NKorean leader’s slain half-brother was CIA informant
WASHINGTON—Kim Jong Nam, the slain half brother of North Korea’s leader, was a Central Intelligence Agency source who met on several occasions with agency operatives, a person knowledgeable about the matter said.
“There was a nexus” between the U.S. spy agency and Mr. Kim, the person said.
Mr. Kim, the half brother of North Korean leader Kim Jong Un, was killed in Kuala Lumpur International Airport in Malaysia in February 2017, when two women smeared his face with the nerve agent VX. U.S. and South Korean officials have blamed the attack on North Korea, which it denies.
Many details of Mr. Kim’s relationship with the CIA remain unclear. Several former U.S. officials said the half brother, who had lived outside of North Korea for many years and had no known power base in Pyongyang, was unlikely to be able to provide details of the secretive country’s inner workings.

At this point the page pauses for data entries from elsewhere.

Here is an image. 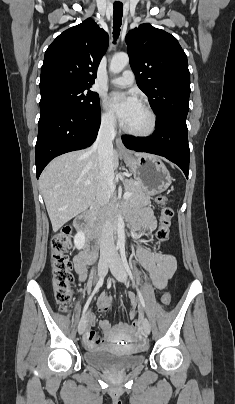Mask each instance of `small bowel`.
Instances as JSON below:
<instances>
[{
  "label": "small bowel",
  "instance_id": "c3829d8e",
  "mask_svg": "<svg viewBox=\"0 0 235 404\" xmlns=\"http://www.w3.org/2000/svg\"><path fill=\"white\" fill-rule=\"evenodd\" d=\"M156 221L152 210L148 207L143 208L139 215L133 219V226L140 231V240L137 248V256L143 266L147 269L148 279L157 290L166 287L168 280L174 274L177 267V260L173 254L154 251L148 246L150 236L155 228ZM91 256L87 251H81L74 257V268L81 281L87 277V265L92 263ZM132 309L129 312V318L132 320L136 316V300L130 298ZM112 299L102 293L97 301V307L102 312L111 309ZM95 316L88 313L86 326L84 329L83 344L87 349H95L104 345L105 341L117 342L122 339H130L132 330L129 324L120 322L115 326L107 320H101L99 326L103 331L105 338H100L93 330Z\"/></svg>",
  "mask_w": 235,
  "mask_h": 404
}]
</instances>
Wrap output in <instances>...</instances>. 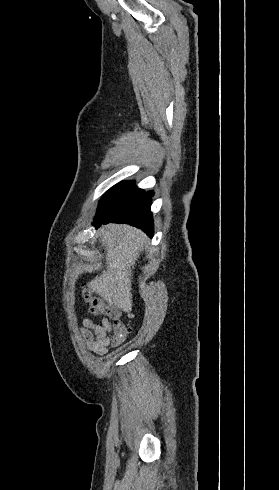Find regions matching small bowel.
<instances>
[{"label":"small bowel","instance_id":"obj_1","mask_svg":"<svg viewBox=\"0 0 279 490\" xmlns=\"http://www.w3.org/2000/svg\"><path fill=\"white\" fill-rule=\"evenodd\" d=\"M80 334L85 346L92 352L104 355L112 342L113 326L111 322L103 318L99 323L85 317L82 321Z\"/></svg>","mask_w":279,"mask_h":490}]
</instances>
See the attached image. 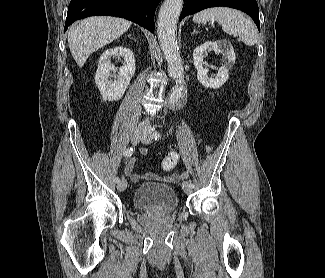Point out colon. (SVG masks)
<instances>
[{
  "mask_svg": "<svg viewBox=\"0 0 325 278\" xmlns=\"http://www.w3.org/2000/svg\"><path fill=\"white\" fill-rule=\"evenodd\" d=\"M179 160V156L175 150L170 151V153L164 158L162 162V169L166 172L172 171Z\"/></svg>",
  "mask_w": 325,
  "mask_h": 278,
  "instance_id": "obj_1",
  "label": "colon"
}]
</instances>
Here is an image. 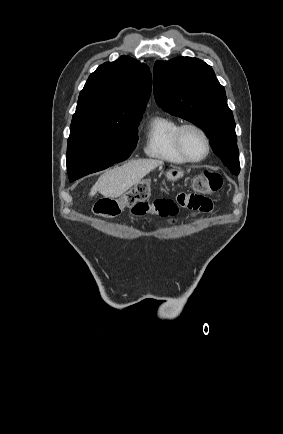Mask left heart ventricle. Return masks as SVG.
I'll use <instances>...</instances> for the list:
<instances>
[{"instance_id":"b2bd125f","label":"left heart ventricle","mask_w":283,"mask_h":434,"mask_svg":"<svg viewBox=\"0 0 283 434\" xmlns=\"http://www.w3.org/2000/svg\"><path fill=\"white\" fill-rule=\"evenodd\" d=\"M182 143L187 154L193 158L201 157L206 150L205 142L199 132L186 129L182 134Z\"/></svg>"}]
</instances>
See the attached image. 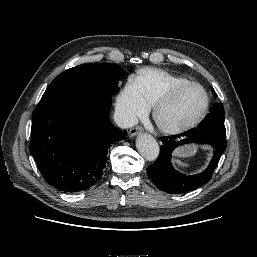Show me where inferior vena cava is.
I'll return each instance as SVG.
<instances>
[{
	"mask_svg": "<svg viewBox=\"0 0 257 257\" xmlns=\"http://www.w3.org/2000/svg\"><path fill=\"white\" fill-rule=\"evenodd\" d=\"M114 121L121 128H131L138 123L137 117L122 108H116L114 113Z\"/></svg>",
	"mask_w": 257,
	"mask_h": 257,
	"instance_id": "1",
	"label": "inferior vena cava"
}]
</instances>
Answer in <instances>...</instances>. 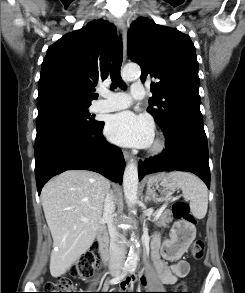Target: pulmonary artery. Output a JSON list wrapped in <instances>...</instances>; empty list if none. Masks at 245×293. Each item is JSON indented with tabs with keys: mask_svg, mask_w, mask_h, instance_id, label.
Masks as SVG:
<instances>
[{
	"mask_svg": "<svg viewBox=\"0 0 245 293\" xmlns=\"http://www.w3.org/2000/svg\"><path fill=\"white\" fill-rule=\"evenodd\" d=\"M100 95L102 96V99L96 103L95 110L98 112H112L128 108L132 104V98H143L145 95V89L143 84L133 83L130 94L102 90Z\"/></svg>",
	"mask_w": 245,
	"mask_h": 293,
	"instance_id": "1",
	"label": "pulmonary artery"
}]
</instances>
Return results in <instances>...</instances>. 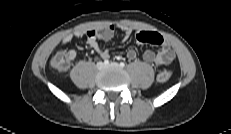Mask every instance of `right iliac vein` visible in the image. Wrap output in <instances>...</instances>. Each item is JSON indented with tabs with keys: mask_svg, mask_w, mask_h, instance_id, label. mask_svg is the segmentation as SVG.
I'll use <instances>...</instances> for the list:
<instances>
[{
	"mask_svg": "<svg viewBox=\"0 0 231 134\" xmlns=\"http://www.w3.org/2000/svg\"><path fill=\"white\" fill-rule=\"evenodd\" d=\"M96 67L98 70H102V69H104L105 65L102 62H98Z\"/></svg>",
	"mask_w": 231,
	"mask_h": 134,
	"instance_id": "1",
	"label": "right iliac vein"
}]
</instances>
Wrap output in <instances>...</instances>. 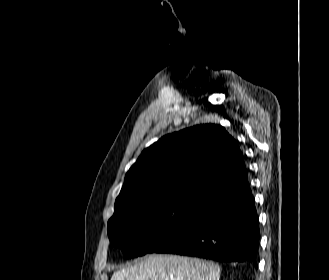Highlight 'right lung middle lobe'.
Listing matches in <instances>:
<instances>
[{
  "label": "right lung middle lobe",
  "mask_w": 329,
  "mask_h": 280,
  "mask_svg": "<svg viewBox=\"0 0 329 280\" xmlns=\"http://www.w3.org/2000/svg\"><path fill=\"white\" fill-rule=\"evenodd\" d=\"M200 201L201 197L179 195L115 204L108 221L110 243L125 258L145 255L174 232Z\"/></svg>",
  "instance_id": "right-lung-middle-lobe-1"
}]
</instances>
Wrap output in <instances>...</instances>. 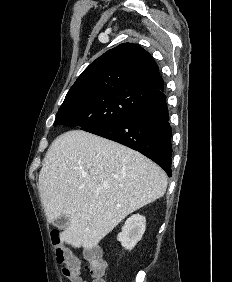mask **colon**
<instances>
[{"label":"colon","mask_w":232,"mask_h":282,"mask_svg":"<svg viewBox=\"0 0 232 282\" xmlns=\"http://www.w3.org/2000/svg\"><path fill=\"white\" fill-rule=\"evenodd\" d=\"M52 241L55 246V257L59 264L64 265L62 272L72 281L81 277V271L84 268L92 277V282H106L105 272L106 264L100 257L97 250L93 249L87 252L84 265L73 254L67 252L60 244L59 233L53 230L51 233Z\"/></svg>","instance_id":"colon-1"}]
</instances>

They also said Mr. Kim—who resided mainly in the Chinese enclave of Macau—was almost certainly in contact with security services of other countries, particularly China’s. The CIA declined to comment. Chinese officials didn’t respond to a request for comment.
The fact that the CIA held meetings with the North Korean leader’s exiled half brother illustrates the lengths U.S. intelligence will go to gather information about the hermetic country.
There has been speculation among former U.S. officials and analysts that outside countries, including China, saw Kim Jong Nam as a possible successor to Kim Jong Un should the latter’s rule be in danger. But U.S. intelligence agencies concluded Kim Jong Nam was ill-suited to fill such a role, several former U.S. officials said.